Re: [PATCH bpf-next v3 1/2] net: bpf: Always call BPF cgroup filters for egress.

Linux Kernel Selftest development
 help / color / mirror / Atom feed

From: Kui-Feng Lee <sinquersw@gmail.com>
To: Yonghong Song <yhs@meta.com>, Kui-Feng Lee <thinker.li@gmail.com>,
	bpf@vger.kernel.org, ast@kernel.org, martin.lau@linux.dev,
	song@kernel.org, kernel-team@meta.com, andrii@kernel.org,
	daniel@iogearbox.net, yhs@fb.com, kpsingh@kernel.org,
	shuah@kernel.org, john.fastabend@gmail.com, sdf@google.com,
	mykolal@fb.com, linux-kselftest@vger.kernel.org,
	jolsa@kernel.org, haoluo@google.com
Cc: Kui-Feng Lee <kuifeng@meta.com>
Subject: Re: [PATCH bpf-next v3 1/2] net: bpf: Always call BPF cgroup filters for egress.
Date: Thu, 22 Jun 2023 10:15:58 -0700	[thread overview]
Message-ID: <2693aaa4-eb33-553c-291c-3eb555452ea6@gmail.com> (raw)
In-Reply-To: <4d46ba3a-61e9-2482-a359-7a8805f1dbc8@meta.com>



On 6/21/23 20:37, Yonghong Song wrote:
> 
> 
> On 6/20/23 10:14 AM, Kui-Feng Lee wrote:
>> Always call BPF filters if CGROUP BPF is enabled for EGRESS without
>> checking skb->sk against sk.
>>
>> The filters were called only if skb is owned by the sock that the
>> skb is sent out through.  In another words, skb->sk should point to
>> the sock that it is sending through its egress.  However, the filters 
>> would
>> miss SYNACK skbs that they are owned by a request_sock but sent through
>> the listening sock, that is the socket listening incoming connections.
>> This is an unnecessary restrict.
> 
> The original patch which introduced 'sk == skb->sk' is
>    3007098494be  cgroup: add support for eBPF programs
> There are no mentioning in commit message why 'sk == skb->sk'
> is needed. So it is possible that this is just restricted
> for use cases at that moment. Now there are use cases
> where 'sk != skb->sk' so removing this check can enable
> the new use case. Maybe you can add this into your commit
> message so people can understand the history of 'sk == skb->sk'.

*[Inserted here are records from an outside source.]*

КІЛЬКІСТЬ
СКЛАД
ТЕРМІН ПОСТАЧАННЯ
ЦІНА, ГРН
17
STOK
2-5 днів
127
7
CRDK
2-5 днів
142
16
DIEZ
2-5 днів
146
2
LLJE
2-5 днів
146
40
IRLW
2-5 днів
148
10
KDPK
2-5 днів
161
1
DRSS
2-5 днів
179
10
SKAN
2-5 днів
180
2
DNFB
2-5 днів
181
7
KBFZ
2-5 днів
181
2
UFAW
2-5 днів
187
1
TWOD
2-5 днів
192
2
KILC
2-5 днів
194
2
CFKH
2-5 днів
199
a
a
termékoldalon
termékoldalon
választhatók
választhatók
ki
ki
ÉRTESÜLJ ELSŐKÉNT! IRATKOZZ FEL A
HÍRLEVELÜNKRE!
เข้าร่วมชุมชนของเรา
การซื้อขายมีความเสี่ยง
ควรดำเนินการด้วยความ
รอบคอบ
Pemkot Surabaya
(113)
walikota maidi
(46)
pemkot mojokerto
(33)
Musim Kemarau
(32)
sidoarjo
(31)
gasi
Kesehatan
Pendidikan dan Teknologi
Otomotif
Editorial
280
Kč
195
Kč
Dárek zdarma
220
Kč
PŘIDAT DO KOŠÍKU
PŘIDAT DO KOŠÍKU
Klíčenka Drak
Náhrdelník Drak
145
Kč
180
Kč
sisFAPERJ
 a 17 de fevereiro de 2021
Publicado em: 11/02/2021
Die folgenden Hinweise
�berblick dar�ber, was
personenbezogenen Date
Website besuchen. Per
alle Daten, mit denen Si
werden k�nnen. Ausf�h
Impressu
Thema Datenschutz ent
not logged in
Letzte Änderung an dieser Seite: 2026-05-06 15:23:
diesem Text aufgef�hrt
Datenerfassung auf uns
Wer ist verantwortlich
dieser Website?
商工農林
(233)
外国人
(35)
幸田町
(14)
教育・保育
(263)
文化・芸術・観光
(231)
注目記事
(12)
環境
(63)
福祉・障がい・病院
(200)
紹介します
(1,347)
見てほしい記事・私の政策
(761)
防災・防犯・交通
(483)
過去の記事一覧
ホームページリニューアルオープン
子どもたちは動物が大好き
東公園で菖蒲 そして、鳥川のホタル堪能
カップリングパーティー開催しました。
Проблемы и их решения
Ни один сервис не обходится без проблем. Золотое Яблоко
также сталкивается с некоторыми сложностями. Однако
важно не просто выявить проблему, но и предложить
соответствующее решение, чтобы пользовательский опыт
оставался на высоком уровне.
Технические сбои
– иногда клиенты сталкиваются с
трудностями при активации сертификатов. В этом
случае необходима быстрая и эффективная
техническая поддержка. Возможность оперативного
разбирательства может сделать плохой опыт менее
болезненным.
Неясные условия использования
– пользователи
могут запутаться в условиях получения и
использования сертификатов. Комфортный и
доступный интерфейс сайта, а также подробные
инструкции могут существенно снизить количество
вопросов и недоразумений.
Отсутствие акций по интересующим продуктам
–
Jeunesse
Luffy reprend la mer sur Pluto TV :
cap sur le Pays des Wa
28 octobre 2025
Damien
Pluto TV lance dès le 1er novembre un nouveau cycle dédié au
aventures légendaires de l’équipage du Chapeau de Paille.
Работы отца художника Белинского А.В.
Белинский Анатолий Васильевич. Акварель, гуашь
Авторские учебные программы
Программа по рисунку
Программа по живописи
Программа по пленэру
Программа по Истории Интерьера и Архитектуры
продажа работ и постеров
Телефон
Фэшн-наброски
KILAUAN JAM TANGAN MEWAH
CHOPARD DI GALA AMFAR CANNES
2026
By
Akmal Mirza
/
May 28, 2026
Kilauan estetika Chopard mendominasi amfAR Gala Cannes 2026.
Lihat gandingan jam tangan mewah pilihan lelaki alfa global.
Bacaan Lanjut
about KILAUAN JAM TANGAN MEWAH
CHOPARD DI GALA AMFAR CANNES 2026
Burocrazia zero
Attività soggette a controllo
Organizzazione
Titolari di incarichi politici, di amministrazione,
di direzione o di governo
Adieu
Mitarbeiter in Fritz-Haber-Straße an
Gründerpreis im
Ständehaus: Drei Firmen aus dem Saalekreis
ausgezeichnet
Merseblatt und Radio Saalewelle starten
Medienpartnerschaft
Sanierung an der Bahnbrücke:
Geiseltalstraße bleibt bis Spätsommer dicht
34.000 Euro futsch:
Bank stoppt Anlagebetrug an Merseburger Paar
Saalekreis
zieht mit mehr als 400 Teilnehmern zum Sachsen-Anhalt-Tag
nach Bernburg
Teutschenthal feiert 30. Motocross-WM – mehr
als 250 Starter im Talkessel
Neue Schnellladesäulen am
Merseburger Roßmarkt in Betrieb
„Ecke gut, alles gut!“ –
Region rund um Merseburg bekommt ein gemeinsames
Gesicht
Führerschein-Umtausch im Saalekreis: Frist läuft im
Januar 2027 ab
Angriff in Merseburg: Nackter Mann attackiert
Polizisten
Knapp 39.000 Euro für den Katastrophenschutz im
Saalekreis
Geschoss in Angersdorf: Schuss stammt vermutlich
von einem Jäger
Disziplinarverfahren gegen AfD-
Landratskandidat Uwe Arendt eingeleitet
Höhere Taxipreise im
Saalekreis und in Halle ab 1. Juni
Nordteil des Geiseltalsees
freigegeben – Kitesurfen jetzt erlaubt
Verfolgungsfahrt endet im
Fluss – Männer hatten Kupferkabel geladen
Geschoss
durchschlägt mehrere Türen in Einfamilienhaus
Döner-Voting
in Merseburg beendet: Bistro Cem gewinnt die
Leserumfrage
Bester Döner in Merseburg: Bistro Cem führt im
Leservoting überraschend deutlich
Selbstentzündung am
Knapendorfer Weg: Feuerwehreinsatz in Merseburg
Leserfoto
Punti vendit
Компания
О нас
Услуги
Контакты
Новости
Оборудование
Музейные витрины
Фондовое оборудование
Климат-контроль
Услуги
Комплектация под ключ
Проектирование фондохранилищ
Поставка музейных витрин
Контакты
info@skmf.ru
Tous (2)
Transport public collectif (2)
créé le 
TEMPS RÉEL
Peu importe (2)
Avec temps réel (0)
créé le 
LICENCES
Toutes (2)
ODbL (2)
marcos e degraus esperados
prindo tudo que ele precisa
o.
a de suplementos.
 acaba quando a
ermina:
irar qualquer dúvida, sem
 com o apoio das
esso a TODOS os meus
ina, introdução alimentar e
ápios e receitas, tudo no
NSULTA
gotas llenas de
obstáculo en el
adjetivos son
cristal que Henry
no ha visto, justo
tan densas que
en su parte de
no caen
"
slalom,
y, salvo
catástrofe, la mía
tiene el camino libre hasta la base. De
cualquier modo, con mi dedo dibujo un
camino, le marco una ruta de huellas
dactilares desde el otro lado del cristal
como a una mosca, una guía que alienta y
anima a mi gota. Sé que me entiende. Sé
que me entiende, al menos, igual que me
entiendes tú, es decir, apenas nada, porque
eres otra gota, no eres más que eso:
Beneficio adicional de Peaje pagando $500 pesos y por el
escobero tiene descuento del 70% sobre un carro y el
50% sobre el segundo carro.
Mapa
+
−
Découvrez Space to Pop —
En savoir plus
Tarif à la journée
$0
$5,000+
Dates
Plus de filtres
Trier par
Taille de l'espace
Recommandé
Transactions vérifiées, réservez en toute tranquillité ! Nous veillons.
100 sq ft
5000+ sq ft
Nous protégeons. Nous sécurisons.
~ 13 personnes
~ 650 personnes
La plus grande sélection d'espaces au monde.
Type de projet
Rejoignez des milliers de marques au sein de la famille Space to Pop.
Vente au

After checking the code and the Alexei's comment[1] again, this check
may be different from what I thought. In another post[2],
Daniel Borkmann mentioned

     Wouldn't that mean however, when you go through stacked devices that
     you'd run the same eBPF cgroup program for skb->sk multiple times?

I read this paragraph several times.
This check ensures the filters are only called for the device on
the top of a stack.  So, I probably should change the check to

     sk == skb_to_full_sk(skb)

instead of removing it.  If we remove the check, egress filters
could be called multiple times for a skb, just like what Daniel said.

Does that make sense?

[1] 
https://lore.kernel.org/all/CAADnVQKi0c=Mf3b=z43=b6n2xBVhwPw4QoV_au5+pFE29iLkaQ@mail.gmail.com/
[2] https://lore.kernel.org/all/58193E9D.7040201@iogearbox.net/

> 
>>
>> Signed-off-by: Kui-Feng Lee <kuifeng@meta.com>
>> ---
>>   include/linux/bpf-cgroup.h | 2 +-
>>   1 file changed, 1 insertion(+), 1 deletion(-)
>>
>> diff --git a/include/linux/bpf-cgroup.h b/include/linux/bpf-cgroup.h
>> index 57e9e109257e..e656da531f9f 100644
>> --- a/include/linux/bpf-cgroup.h
>> +++ b/include/linux/bpf-cgroup.h
>> @@ -199,7 +199,7 @@ static inline bool cgroup_bpf_sock_enabled(struct 
>> sock *sk,
>>   #define BPF_CGROUP_RUN_PROG_INET_EGRESS(sk, skb)                   \
>>   ({                                           \
>>       int __ret = 0;                                   \
>> -    if (cgroup_bpf_enabled(CGROUP_INET_EGRESS) && sk && sk == 
>> skb->sk) { \
>> +    if (cgroup_bpf_enabled(CGROUP_INET_EGRESS) && sk) {               \
>>           typeof(sk) __sk = sk_to_full_sk(sk);                   \
>>           if (sk_fullsock(__sk) &&                       \
>>               cgroup_bpf_sock_enabled(__sk, 
>> CGROUP_INET_EGRESS))           \
>

next prev parent reply	other threads:[~2023-06-22 17:16 UTC|newest]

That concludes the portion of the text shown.